Records from a data collection:
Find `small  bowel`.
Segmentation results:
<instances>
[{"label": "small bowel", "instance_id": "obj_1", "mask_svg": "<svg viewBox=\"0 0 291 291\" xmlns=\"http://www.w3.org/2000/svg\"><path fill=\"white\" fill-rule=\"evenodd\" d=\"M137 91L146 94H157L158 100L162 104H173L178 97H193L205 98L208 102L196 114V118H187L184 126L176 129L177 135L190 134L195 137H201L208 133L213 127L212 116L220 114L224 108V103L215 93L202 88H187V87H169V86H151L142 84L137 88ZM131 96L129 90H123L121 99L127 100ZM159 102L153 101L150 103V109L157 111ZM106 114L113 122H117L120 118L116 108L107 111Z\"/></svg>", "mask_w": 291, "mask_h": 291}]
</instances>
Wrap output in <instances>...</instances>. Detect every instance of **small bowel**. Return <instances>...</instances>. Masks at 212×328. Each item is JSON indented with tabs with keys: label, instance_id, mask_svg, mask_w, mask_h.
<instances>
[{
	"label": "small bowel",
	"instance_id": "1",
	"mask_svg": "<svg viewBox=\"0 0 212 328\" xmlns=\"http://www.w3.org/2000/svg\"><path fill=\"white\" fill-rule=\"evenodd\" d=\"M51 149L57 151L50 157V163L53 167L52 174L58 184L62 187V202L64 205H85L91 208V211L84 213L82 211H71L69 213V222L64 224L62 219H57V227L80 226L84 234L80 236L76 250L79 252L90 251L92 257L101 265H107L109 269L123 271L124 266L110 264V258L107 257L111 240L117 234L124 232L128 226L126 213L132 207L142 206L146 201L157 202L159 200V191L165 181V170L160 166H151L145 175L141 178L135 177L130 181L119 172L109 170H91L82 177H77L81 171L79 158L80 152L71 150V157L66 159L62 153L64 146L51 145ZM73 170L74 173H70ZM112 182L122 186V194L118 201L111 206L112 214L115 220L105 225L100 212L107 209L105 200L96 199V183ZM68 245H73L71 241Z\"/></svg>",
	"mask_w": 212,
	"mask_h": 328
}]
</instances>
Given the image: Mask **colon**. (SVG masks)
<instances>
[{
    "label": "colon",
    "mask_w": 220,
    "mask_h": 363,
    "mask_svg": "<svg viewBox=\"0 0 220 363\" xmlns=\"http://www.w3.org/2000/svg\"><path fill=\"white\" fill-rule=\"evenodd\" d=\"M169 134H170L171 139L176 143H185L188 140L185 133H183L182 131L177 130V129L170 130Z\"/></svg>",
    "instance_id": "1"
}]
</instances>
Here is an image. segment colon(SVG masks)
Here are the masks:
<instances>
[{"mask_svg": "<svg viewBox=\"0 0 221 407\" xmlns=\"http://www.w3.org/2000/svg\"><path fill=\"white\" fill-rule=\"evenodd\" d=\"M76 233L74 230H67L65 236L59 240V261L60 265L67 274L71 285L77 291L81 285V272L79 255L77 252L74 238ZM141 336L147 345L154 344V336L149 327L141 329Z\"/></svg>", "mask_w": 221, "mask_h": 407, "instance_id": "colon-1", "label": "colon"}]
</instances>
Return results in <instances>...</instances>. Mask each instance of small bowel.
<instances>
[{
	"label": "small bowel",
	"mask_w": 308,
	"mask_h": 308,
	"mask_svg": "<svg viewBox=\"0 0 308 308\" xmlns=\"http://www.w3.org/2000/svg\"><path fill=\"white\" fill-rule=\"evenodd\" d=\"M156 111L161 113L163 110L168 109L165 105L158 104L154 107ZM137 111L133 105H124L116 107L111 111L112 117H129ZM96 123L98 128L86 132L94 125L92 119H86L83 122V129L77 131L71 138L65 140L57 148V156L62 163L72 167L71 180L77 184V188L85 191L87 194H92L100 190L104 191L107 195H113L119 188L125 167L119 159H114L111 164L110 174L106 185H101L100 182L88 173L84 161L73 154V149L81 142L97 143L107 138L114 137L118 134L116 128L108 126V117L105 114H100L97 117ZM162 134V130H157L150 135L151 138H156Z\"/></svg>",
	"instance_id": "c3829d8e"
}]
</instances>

## Problem to solve
From the data above, pick out each line containing "Return" and copy it.

## Task response
Wrap output in <instances>...</instances>. Detect every instance of **small bowel**. Return <instances>...</instances>. Masks at 212×328. Each item is JSON indented with tabs with keys: label, instance_id, mask_svg, mask_w, mask_h.
Return results in <instances>...</instances>. Mask each instance of small bowel.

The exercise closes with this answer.